Joya: AiR / Claudia Robalino / ECU

photo Simon Beckmann

Joya: AiR / Claudia Robalino / ECU

“At Joya: AiR, I engaged with the landscape intuitively. Mapping my daily walks and documenting them through a series of interactive “tools” made with wild clay collected onsite. 


The sculpted tools play with the body intimately. They focus on the corporeal postures experienced during a walk, and the pauses taken to smell, touch, and observe. The process of making happened indoors, working in the studio only from memory to translate the walks into material narratives and the rhythms of my body into rituals of repetition. The objects laid out on the communal table at the end of the residency, remember the daily ritual of shared dinners with the artists. They rearrange the clay from the site into a reductive geometry and ephemeral botanic surfaces that evoke the body-nature interrelations - the linear and cyclical times, the ecological growth and transformation, individual and collective, sound and silence. A performative encounter in which the space inhabited is the residual trace of the walk and the unfired material is the medium of temporal documentation. 


The roads in the landscape were an invitation to walk, yet the paths taken during my residency were unpredictable and unplanned, exposing them like a text that needs to be read in order to embody the vast space. The encounters with the land are not reduced to a place, a length, a material, or a location; but rather transcribed into tools of observation in the abstraction of language.
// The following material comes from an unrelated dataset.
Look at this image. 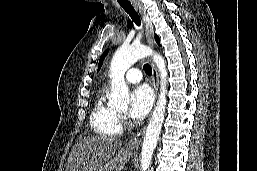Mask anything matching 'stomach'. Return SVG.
<instances>
[{"label": "stomach", "mask_w": 257, "mask_h": 171, "mask_svg": "<svg viewBox=\"0 0 257 171\" xmlns=\"http://www.w3.org/2000/svg\"><path fill=\"white\" fill-rule=\"evenodd\" d=\"M132 154V151L125 149L119 150L116 156L108 160L99 171H121Z\"/></svg>", "instance_id": "obj_1"}]
</instances>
The steps taken are visually undocumented, allowing the space to be inhabited by anyone who experiences the objects; and that itself creates another space too. 


As part of my practice, walking in nature is primary to the work, and yet the spatial experience is left to the user’s imagination. Not showing a walk or a representation of it, but encounters between geography, body and ritual. An evocative narrative of corporeal and sensorial moments experienced outdoors and dislocated to the "domestic" indoors”.

Claudia Robalino

Claudia is a multidisciplinary Ecuadorian designer, she studied Architecture in Ecuador, Sustainable Design at the University of Illinois Urbana Champaign - USA and recently graduated with MA in Architecture at the Royal College of Art London, where she won the Dean's Prize, Head of Program Prize and was nominated for the RIBA Silver Medal Prize for her thesis "Tailoring Camouflage." This project, driven by her childhood living in the Andes, is a vital part of her creative practice; focused on methods of environmental conservation such as expressive camouflage and ancestral rituals of planting, weaving and walking in nature. Her work investigates the body-nature interrelationships across multiple scales of intimacy, interweaving bodily experiences and cyclical living while actively confronting extractivist forms in vulnerable ecosystems. Her projects have been published in Architects Journal, Linseed Journal, Koozarch, and Arts Thread, RIBA among others and exhibited in Galleries in London, Rome, the Tallinn Design Festival and Ecuador. Soundscapes, scent and oral histories are part of her investigation, transcribing them into digital & spatial interventions which often use photography and natural materials and allow for collective experiences to take place; alongside new dialogues & connections.